Kaevee let out a wordless cry that hissed through her teeth. She was at the spaceport on Indosa, she reminded herself, in a room they had borrowed for training. Malachor was nothing now, and Dantooine was the past.
"Easy, kid! Keep breathing! We're not practicing choking today," Atton was saying—then in a lower tone he added, "You don't seem like you'd be into that anyway."
This remark was so puzzling that Kaevee's dark memories were immediately dispelled; she even left off struggling. Deciding she didn't want to know, she sent a sharp blow at Atton through the Force, then fell hard to the mat as he staggered back.
"Nice job," he told her. "Somebody picks you up, you can break his grip by rebuilding the shield, or striking back. Force push, shoot at him, throw something—all you need to do is break his concentration."
"Right," said Kaevee. "Concentration."
They resumed, Atton coming up with various ways to test Kaevee's defenses against being pushed, pulled, levitated, or thrown around. In her right mind she knew that the pilot was only teaching her to survive, the way she had asked him to. But the fact that he never broke a sweat, or let up with his wisecracking, tainted Kaevee with the thought that she wasn't training so much as being a Force punching bag. Besides that, after two hours she felt no stronger at defending herself than before. The urge to retaliate grew progressively harder to stifle; she was picking up new bruises all the while, and she hadn't entirely forgiven him for his reckless piloting at Ferrous Aurora.
But she knew that would be childish, and so would complaining; verbal sparring with Atton was a losing game in any case. And no matter how useless the training seemed, she refused to quit; Atton and Atris were not Jedi, but they were all Kaevee had. So she kept getting up, kept saying, Let's try again until she was barely steady on her feet and Atton finally told her, "Enough, already. I could sneeze and knock you over."
"Okay, fine," said Kaevee, peeling sweaty knots of hair from her forehead. "Same time tomorrow?"
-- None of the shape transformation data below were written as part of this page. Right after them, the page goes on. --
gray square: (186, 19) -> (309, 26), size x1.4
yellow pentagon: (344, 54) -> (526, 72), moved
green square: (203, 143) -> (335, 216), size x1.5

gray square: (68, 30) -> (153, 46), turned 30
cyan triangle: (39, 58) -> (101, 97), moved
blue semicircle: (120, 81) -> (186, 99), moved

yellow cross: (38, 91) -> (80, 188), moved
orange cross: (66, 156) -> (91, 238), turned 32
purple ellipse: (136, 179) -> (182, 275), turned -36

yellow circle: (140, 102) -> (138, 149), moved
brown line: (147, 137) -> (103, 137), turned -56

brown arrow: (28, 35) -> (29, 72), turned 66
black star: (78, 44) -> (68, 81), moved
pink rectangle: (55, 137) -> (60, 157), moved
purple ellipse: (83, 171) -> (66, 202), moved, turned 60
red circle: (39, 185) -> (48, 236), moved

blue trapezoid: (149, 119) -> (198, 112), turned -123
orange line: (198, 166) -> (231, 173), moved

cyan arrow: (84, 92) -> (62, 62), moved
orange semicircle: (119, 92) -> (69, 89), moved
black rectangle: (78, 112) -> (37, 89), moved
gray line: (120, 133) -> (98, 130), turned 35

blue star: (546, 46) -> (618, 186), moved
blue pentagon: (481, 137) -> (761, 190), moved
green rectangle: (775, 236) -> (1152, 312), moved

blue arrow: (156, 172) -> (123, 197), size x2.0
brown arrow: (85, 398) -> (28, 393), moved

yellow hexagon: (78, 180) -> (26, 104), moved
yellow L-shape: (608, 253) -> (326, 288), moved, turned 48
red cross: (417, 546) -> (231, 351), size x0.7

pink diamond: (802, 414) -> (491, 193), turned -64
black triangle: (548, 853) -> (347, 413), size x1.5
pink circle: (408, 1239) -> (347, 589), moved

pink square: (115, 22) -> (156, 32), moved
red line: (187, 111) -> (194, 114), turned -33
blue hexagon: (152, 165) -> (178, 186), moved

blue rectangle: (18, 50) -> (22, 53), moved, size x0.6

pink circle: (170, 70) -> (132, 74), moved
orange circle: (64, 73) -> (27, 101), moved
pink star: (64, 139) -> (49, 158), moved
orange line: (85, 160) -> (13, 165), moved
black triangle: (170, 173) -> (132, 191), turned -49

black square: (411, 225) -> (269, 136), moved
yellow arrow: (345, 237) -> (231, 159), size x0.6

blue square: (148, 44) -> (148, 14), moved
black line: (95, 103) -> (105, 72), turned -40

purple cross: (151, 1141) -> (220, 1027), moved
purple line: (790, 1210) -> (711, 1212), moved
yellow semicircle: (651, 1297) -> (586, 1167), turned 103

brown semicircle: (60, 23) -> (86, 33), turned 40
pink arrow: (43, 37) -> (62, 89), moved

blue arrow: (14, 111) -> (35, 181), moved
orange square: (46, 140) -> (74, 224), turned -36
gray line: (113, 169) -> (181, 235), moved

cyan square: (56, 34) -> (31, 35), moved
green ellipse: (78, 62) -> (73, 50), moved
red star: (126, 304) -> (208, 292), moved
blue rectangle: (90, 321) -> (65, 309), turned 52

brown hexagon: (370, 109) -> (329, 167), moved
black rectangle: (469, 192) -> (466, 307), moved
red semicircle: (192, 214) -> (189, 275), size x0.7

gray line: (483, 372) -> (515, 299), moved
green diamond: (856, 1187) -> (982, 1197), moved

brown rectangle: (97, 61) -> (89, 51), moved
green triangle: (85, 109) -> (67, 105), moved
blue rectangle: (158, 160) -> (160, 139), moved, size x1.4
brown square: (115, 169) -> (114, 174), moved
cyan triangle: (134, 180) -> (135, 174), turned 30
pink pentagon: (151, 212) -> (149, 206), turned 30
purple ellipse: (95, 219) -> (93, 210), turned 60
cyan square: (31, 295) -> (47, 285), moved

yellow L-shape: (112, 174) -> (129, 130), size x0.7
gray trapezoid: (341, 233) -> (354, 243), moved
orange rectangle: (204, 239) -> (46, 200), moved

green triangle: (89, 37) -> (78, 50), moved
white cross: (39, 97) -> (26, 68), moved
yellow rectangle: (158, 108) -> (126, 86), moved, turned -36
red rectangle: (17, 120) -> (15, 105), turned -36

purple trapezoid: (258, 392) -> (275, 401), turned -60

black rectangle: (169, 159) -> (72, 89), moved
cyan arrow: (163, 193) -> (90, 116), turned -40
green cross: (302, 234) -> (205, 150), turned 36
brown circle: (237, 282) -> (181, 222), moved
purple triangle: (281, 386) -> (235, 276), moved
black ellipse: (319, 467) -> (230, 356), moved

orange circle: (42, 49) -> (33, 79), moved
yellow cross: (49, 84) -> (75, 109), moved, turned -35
"If you and Cole can get those starboard power conduits done by then, sure."
"What about you?"
The pilot's eyes tightened just a little. "I'm still sorting the hyperdrive, and I've got to find who's in charge of this place, so he can get us the new hull plates we need. You've got Cole and Ecksee. You can handle the conduits."
Fair enough, Kaevee thought as she followed him toward the exit. She had only asked out of curiosity, and if Atton was intent on keeping her and Cole at arm's length for a while, that was no surprise. Considering that the two men had nearly come to blows in the hyperdrive room, that had to be a good thing.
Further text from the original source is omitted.